What are the three biggest challenges you face as director of a Jewish Studies program?

Leah S. Marcus

Vanderbilt University

The Program in Jewish Studies at Vanderbilt is young, having been founded seven years ago by Jack M. Sasson, the Mary Jane Werthan Professor of Jewish Studies and Hebrew Bible, and then-Provost Nicholas Zeppos, along with an enthusiastic cohort of advisory faculty. We were fortunate to come into the world with adequate funding and ample administrative support. There have been challenges, however:

(1) Before the creation of the Jewish Studies program, there was very little history of institutional involvement in Jewish Studies at Vanderbilt. The undergraduate population has grown from 2 percent Jewish in the 1990s to 16–18 percent today. But we are a relatively small university and can't depend on "heritage" students to fill our full range of courses—not only those labeled Holocaust, which are perennially oversubscribed. We also need to ensure that all of our courses appeal to a mixed population of Jewish Studies majors and minors and interested students from outside the Jewish Studies umbrella. I would not describe these as problems because we seem to be successful in addressing them: enrollments are steady and climbing, which is what one hopes for in a young, expanding program.

(2) A major challenge at the moment is to convince the administration that Jewish Studies is an area studies field that draws on many disciplines but is nevertheless deserving of the same respect and autonomy granted other, less diverse, academic fields. This is not a problem for our faculty when working with each other. They share a deep knowledge of Hebrew language and Jewish culture, and tend to adopt critical approaches that fall under the broad rubric of cultural studies; they have several methodologies in common, such as an interest in manuscript work and expertise in the close reading of texts.
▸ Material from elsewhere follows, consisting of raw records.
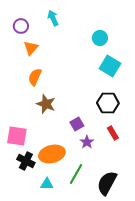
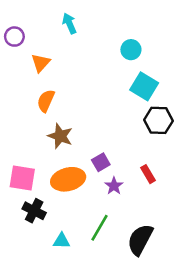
purple circle: (21, 26) -> (14, 37), moved
black hexagon: (108, 103) -> (158, 120), moved
orange ellipse: (52, 154) -> (68, 179), moved

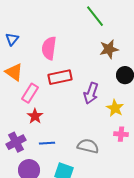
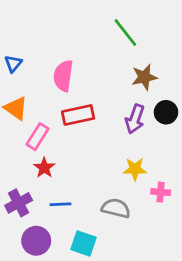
purple arrow: (91, 93) -> (135, 119), moved
yellow star: (115, 108) -> (135, 169), moved, turned -30

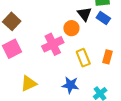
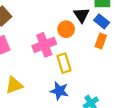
orange rectangle: (107, 57) -> (101, 41), moved
yellow rectangle: (83, 58) -> (64, 63), moved

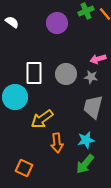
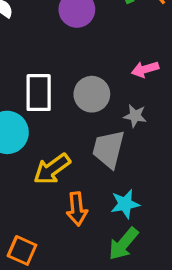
gray star: (91, 77) -> (135, 116), moved
gray trapezoid: (93, 107) -> (108, 149), moved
Yet the administration wants its Jewish Studies faculty to publish in discipline-focused journals—literature or history or sociology or religious studies—in order to ratify their competence as scholars. Undervaluation from the perspective of more established disciplines is a problem that is to some extent inherent in all interdisciplinary work, and it will exist for us for some time.
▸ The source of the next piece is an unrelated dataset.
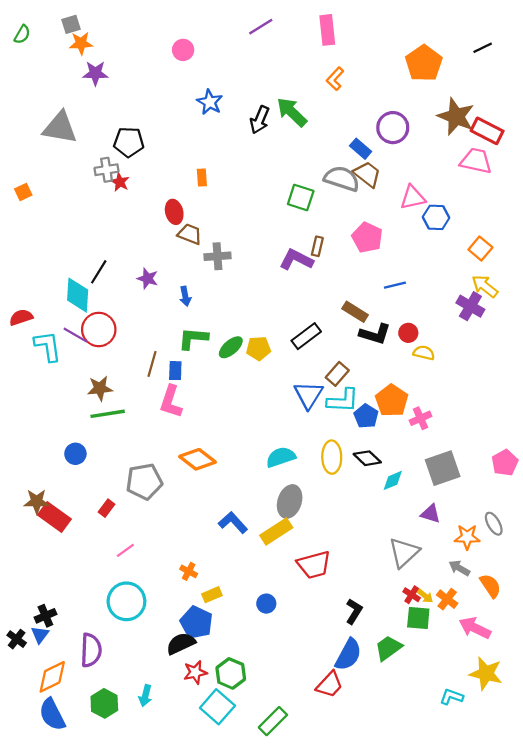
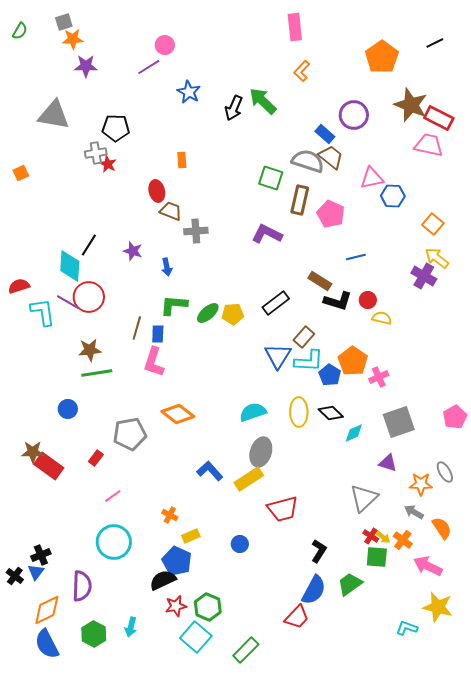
purple line: (261, 27) -> (149, 67), moved
brown rectangle: (317, 246) -> (300, 200), moved, size x1.6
(3) A major challenge for the immediate future is to create a successful doctoral program that allows students the flexibility to work across departments to pursue their areas of interest. We currently offer an MA degree, but students wishing to go further must either move to another university or enroll in an existing Vanderbilt PhD program and an additional certificate in Jewish Studies. Our initial goal is to fund fellowships for doctoral candidates so that we can grant our own free-standing PhD in cooperation with other departments at Vanderbilt.